One of my problems with Dawkins installment was the white washing. At one point we have a science teacher who was willing to argue, on a scientific basis, why he believed the Earth has only been around for ten thousand years (+/- a couple of thousand I’d presume) but instead of letting us hear this argument Dawkins narrates that we have six ways that agree with each other and say that we are on a really old planet… this is of course a free exchange of views… From my psychology studies I know that once you have a Standard other standards must be calibrated to agree with the first Standard - and that’s how a lot of these things do work… Let me hear the debate and I’ll be less sceptical, of course you run the risk that I might for my own strange and perverse views disagree with you but at least we’d know the parameters of the whole problem.
And as with the science teacher so with others including the Archbishop of Canterbury, Rowan Williams - he who’s mind is extraordinarily good but suffers from still believing in something (anything else bar science is enough for Dawkins to think you are a weirdo who needs saving).
At the end we are told that we should be proud that we have got to where we are - following on from generations of winners but as a still childless man in a land where success is measured by passing on my peculiar genetic variations, this gives me no consolation.

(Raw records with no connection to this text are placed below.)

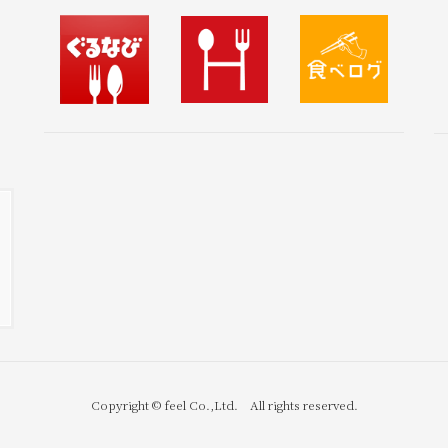
Copyright © feel Co.,Ltd. All rights reserved.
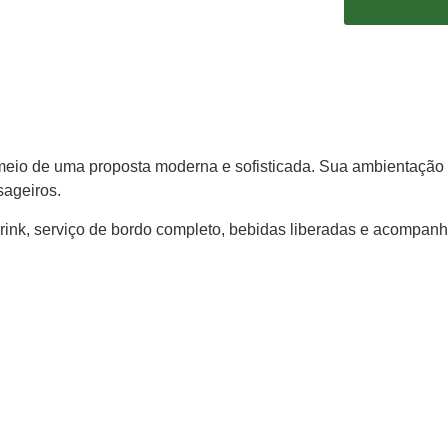
r meio de uma proposta moderna e sofisticada. Sua ambientaçã
sageiros.
rink, serviço de bordo completo, bebidas liberadas e acompanha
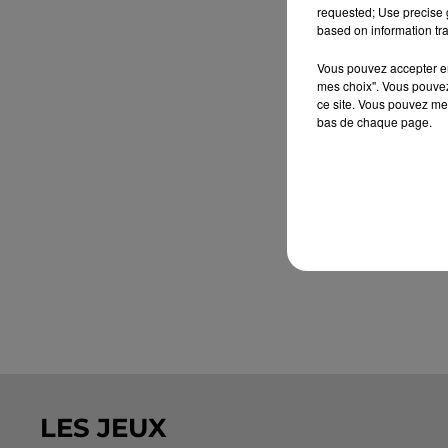
requested; Use precise g
based on information tra
Vous pouvez accepter en 
mes choix". Vous pouvez
ce site. Vous pouvez met
bas de chaque page.
LES JEUX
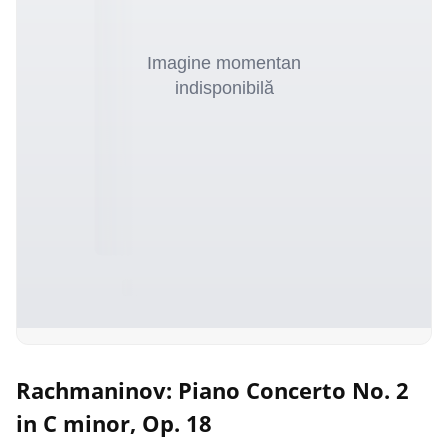
Rachmaninov: Piano Concerto No. 2
in C minor, Op. 18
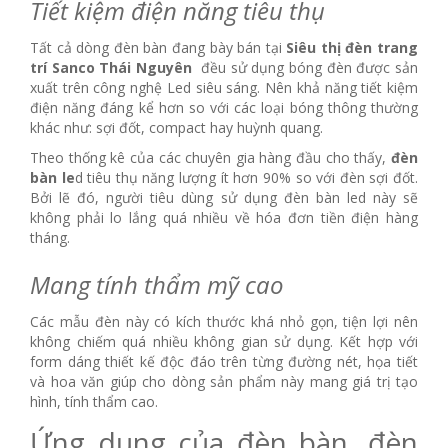
Tiết kiệm điện năng tiêu thụ
Tất cả dòng đèn bàn đang bày bán tại
Siêu thị đèn trang
trí Sanco Thái Nguyên
đều sử dụng bóng đèn được sản
xuất trên công nghệ Led siêu sáng. Nên khả năng tiết kiệm
điện năng đáng kể hơn so với các loại bóng thông thường
khác như: sợi đốt, compact hay huỳnh quang.
Theo thống kê của các chuyên gia hàng đầu cho thấy,
đèn
bàn le
d tiêu thụ năng lượng ít hơn 90% so với đèn sợi đốt.
Bởi lẽ đó, người tiêu dùng sử dụng đèn bàn led này sẽ
không phải lo lắng quá nhiều về hóa đơn tiền điện hàng
tháng.
Mang tính thẩm mỹ cao
Các mẫu đèn này có kích thước khá nhỏ gọn, tiện lợi nên
không chiếm quá nhiều không gian sử dụng. Kết hợp với
form dáng thiết kế độc đáo trên từng đường nét, họa tiết
và hoa văn giúp cho dòng sản phẩm này mang giá trị tạo
hình, tính thẩm cao.
Ứng dụng của đèn bàn, đèn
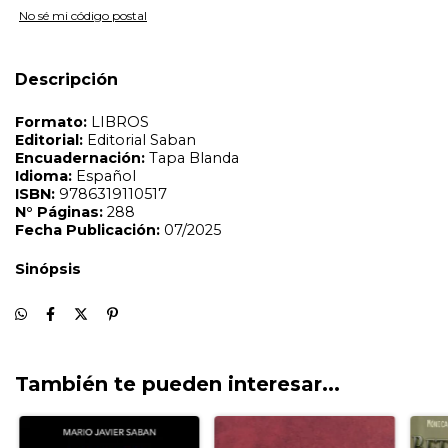
Sinópsis
No sé mi código postal
Descripción
También te pueden interesar...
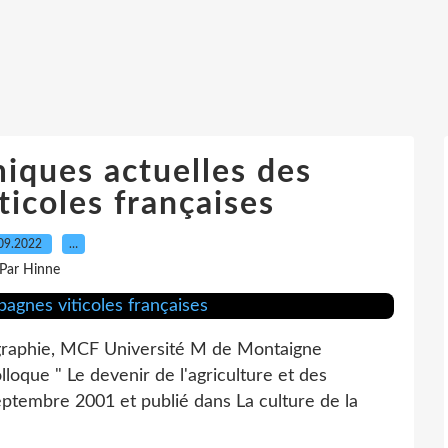
iques actuelles des
icoles françaises
09.2022
…
Par Hinne
graphie, MCF Université M de Montaigne
que " Le devenir de l'agriculture et des
eptembre 2001 et publié dans La culture de la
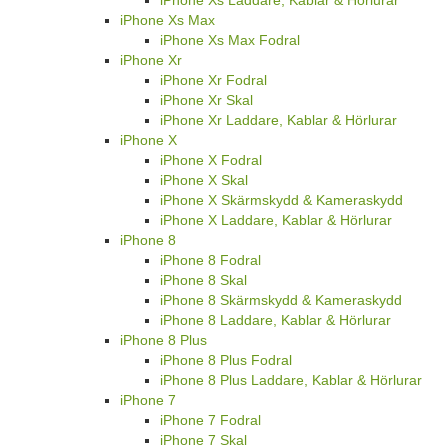
iPhone Xs Max
iPhone Xs Max Fodral
iPhone Xr
iPhone Xr Fodral
iPhone Xr Skal
iPhone Xr Laddare, Kablar & Hörlurar
iPhone X
iPhone X Fodral
iPhone X Skal
iPhone X Skärmskydd & Kameraskydd
iPhone X Laddare, Kablar & Hörlurar
iPhone 8
iPhone 8 Fodral
iPhone 8 Skal
iPhone 8 Skärmskydd & Kameraskydd
iPhone 8 Laddare, Kablar & Hörlurar
iPhone 8 Plus
iPhone 8 Plus Fodral
iPhone 8 Plus Laddare, Kablar & Hörlurar
iPhone 7
iPhone 7 Fodral
iPhone 7 Skal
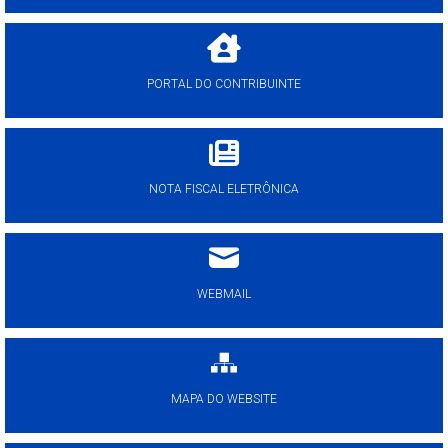
PORTAL DO CONTRIBUINTE
NOTA FISCAL ELETRÔNICA
WEBMAIL
MAPA DO WEBSITE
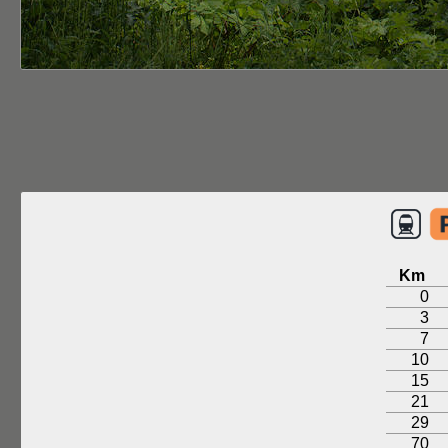
Km
0
3
7
10
15
21
29
70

In fact I am letting my genes down - I, by this measure, am a rank failure. They have gotten me this far but no further as of the time of writing this post.
Going back to another piece [which I posted about here] of Dawkins propaganda he argued that because you couldn’t verify some superstitions despite the fact that it brought some folk comfort it could not be ‘valid for the rest of us’ as it could not be independently verified- then he argued that it was alright, however grudgingly that some found comfort from their strange beliefs and that was ok… but problematic. Here at the end of his series on The Genius of Charles Darwin Dawkins asserts the comfort we can all have from the theory/fact of evolution and our place in the whole chain - but what if we don’t care about our ancestors and would rather find comfort in how we live now - how then can evolution as a comfort be ‘valid’ for us?
This, more than anything he has said before, shows how much of a belief system Dawkins has constructed on the back of the theory of evolution. What it doesn’t do is show any real moral values or a way to value different ways to live. At the end Dawkins becomes one of those figures from the conference of folk he so readily derides in his earlier programmes.